By Fertility Finder Editorial Team · Last reviewed June 2026

Egg donation helps thousands of Canadians build their families — and it sits inside one of the most distinctive legal frameworks in the world. Canada allows egg donation, but it bans paying for it. That single rule shapes almost everything else: how intended parents find donors, why so many donor eggs come from the United States, what a donor can (and can't) be reimbursed for, and what paperwork your clinic will ask everyone to sign.

This guide explains the rules as they stand in mid-2026, for both sides of the equation: intended parents considering donor eggs, and women thinking about donating.

Fertility Finder Canada provides information only, not medical advice. For treatment decisions, consult a licensed fertility specialist or your physician.

Is egg donation legal in Canada?

Yes.

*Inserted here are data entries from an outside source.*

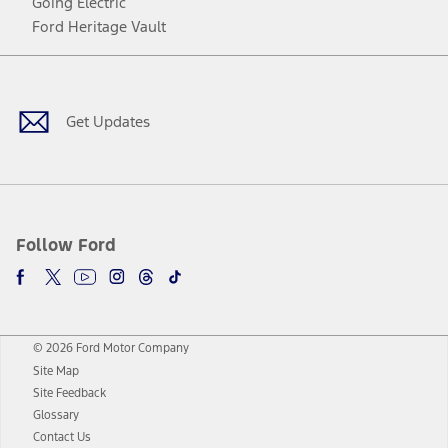
Going Electric
Ford Heritage Vault
Facebook
Twitter
Youtube
Instagram
Threads
TikTok
Get Updates
Follow Ford
© 2026 Ford Motor Company
Site Map
Site Feedback
Glossary
Contact Us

Egg donation is legal across Canada and happens at fertility clinics in every province. What Canadian law prohibits is paying for eggs.

The governing statute is the federal Assisted Human Reproduction Act (AHRA), passed in 2004. Section 7(1) makes it a criminal offence to "purchase, offer to purchase or advertise for the purchase of sperm or ova from a donor or a person acting on behalf of a donor." The Act defines "purchase" broadly — it includes acquiring eggs in exchange for property or services, not just cash.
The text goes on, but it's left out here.